Me: James is upset and slightly aggro because King Kong refuses to run on his laptop. He put me in a vice-grip like Major Armstrong. No joke.
James: *throws game into bucket of toy cars* *waltzes with floor fan*
Me: I'm worried about his mind.
FMA TRIVIA!
[lights come up on stage]
James: WELCOME TO FMA TRIVIAAAAAAAAAAAAAAA!
Arakawa: We're your hosts, TheSponsor's little brother and me, the creator of Fullmetal Achemist. BOW TO ME!
James: Yes, quite.
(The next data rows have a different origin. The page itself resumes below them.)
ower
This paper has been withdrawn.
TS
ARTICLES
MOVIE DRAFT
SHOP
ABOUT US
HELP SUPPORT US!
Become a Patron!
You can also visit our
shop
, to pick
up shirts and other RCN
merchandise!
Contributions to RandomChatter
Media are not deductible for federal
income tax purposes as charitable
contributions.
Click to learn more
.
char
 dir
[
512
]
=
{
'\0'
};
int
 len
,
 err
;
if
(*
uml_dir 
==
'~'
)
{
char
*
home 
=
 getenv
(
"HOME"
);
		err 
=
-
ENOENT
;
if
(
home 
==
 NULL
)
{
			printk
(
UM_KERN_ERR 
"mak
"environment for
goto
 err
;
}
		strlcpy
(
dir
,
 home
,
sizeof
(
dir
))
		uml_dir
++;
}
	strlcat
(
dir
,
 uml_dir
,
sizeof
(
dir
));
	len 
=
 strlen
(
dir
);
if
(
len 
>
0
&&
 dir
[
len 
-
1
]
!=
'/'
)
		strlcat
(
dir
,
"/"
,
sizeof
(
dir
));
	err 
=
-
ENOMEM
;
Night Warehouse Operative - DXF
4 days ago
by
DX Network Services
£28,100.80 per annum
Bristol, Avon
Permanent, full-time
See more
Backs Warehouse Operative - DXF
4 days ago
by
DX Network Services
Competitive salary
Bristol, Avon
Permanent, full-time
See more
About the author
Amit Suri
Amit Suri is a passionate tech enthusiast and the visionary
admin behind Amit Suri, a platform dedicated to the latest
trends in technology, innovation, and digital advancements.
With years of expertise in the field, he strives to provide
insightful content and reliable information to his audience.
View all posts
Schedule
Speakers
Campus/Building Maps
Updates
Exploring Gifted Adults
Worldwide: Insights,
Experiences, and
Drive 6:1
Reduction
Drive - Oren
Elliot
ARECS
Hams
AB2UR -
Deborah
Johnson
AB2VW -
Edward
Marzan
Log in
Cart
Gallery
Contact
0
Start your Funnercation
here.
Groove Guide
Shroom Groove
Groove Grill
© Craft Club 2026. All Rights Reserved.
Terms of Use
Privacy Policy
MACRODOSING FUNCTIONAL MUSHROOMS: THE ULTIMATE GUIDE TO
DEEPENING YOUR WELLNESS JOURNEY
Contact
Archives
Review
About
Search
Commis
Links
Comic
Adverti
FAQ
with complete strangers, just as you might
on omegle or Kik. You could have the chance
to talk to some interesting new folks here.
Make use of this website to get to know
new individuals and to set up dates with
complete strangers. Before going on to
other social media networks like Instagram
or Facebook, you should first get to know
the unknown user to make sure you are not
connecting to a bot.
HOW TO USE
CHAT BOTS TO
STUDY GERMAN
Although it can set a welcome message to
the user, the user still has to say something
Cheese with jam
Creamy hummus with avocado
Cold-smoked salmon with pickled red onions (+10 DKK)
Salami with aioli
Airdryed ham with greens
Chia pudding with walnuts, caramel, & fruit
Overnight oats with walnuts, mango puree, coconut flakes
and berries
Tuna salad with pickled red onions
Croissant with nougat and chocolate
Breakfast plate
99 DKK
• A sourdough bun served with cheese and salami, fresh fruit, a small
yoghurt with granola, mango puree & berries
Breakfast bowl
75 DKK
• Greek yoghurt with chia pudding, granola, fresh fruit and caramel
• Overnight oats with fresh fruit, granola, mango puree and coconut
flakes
Moving on, let's introduce our teams. On the red team, the Elric brothers, Izumi Curtis, and... (mumble) Karynne.
Me: Yeah, losers!
Ed: *snort* I'm awake!
Al: I'll do my best.
Izumi: …
James: I'm sorry. What was that?
Izumi: Dot, dot, dot.
James: *thumbs up* On the blue team, Roy Mustang, Riza Hawkeye, Alex Louis Armstrong, and Jean Havoc!
Mustang: *charming smile*
Hawkeye: *salute*
Armstrong: *tears off shirt and poses dramatically*
Havoc: Hey there!
Breda: HEY! WHY ARE THEY UP THERE WHILE WE'RE IN THE AUDIENCE?
Falman: That hardly seems fair!
Fuery: I worked hard to be a lovable character!
Black Hayate: Woof!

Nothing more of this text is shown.